> **Materials provided**

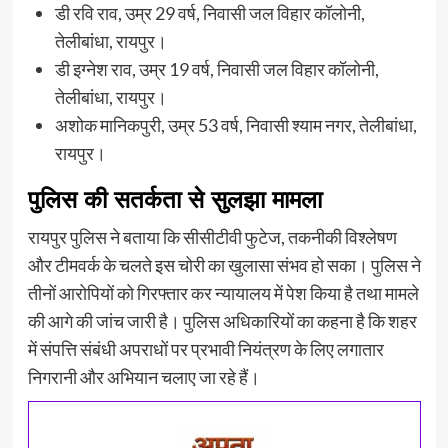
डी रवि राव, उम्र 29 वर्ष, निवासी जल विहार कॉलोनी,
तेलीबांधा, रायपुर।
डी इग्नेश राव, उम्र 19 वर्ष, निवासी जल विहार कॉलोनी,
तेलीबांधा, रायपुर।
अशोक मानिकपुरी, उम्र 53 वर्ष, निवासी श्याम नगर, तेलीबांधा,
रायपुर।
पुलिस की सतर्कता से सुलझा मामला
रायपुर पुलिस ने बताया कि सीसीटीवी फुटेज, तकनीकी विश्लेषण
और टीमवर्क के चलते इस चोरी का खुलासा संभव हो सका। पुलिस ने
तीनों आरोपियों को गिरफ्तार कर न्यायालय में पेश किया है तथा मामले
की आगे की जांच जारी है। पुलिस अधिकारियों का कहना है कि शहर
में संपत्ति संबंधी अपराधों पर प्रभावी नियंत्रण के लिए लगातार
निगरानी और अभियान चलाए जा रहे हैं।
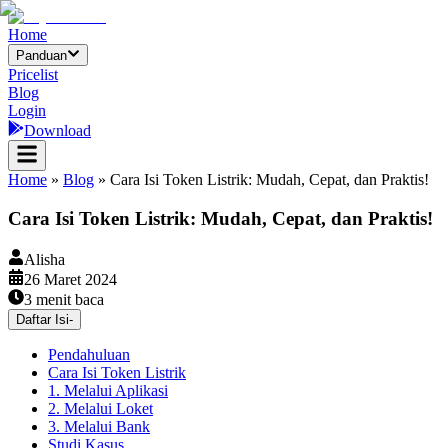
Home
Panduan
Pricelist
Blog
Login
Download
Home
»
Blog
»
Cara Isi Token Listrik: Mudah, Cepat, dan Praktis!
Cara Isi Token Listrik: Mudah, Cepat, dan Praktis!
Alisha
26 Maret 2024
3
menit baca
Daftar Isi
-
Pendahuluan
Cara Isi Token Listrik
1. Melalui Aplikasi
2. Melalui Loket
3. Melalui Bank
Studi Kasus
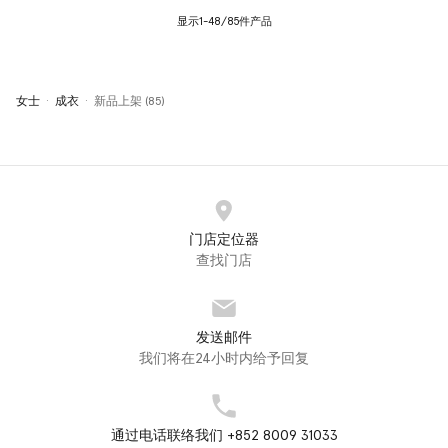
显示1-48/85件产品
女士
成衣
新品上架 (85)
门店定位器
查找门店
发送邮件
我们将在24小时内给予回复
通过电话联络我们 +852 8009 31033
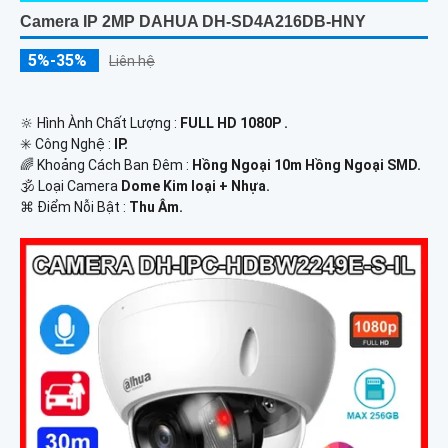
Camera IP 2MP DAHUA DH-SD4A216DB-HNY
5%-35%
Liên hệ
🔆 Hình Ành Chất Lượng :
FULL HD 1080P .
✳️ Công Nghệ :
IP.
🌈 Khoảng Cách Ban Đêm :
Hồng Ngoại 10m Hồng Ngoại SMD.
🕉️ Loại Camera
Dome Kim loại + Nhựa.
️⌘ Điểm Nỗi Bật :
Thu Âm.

> **Work instructions**
The lines wanted are those from the start of the material above through the line with "तीनों आरोपियों को", both included; print them exactly and skip any picture.

> **Result of the exercise**
डी रवि राव, उम्र 29 वर्ष, निवासी जल विहार कॉलोनी,
तेलीबांधा, रायपुर।
डी इग्नेश राव, उम्र 19 वर्ष, निवासी जल विहार कॉलोनी,
तेलीबांधा, रायपुर।
अशोक मानिकपुरी, उम्र 53 वर्ष, निवासी श्याम नगर, तेलीबांधा,
रायपुर।
पुलिस की सतर्कता से सुलझा मामला
रायपुर पुलिस ने बताया कि सीसीटीवी फुटेज, तकनीकी विश्लेषण
और टीमवर्क के चलते इस चोरी का खुलासा संभव हो सका। पुलिस ने
तीनों आरोपियों को गिरफ्तार कर न्यायालय में पेश किया है तथा मामले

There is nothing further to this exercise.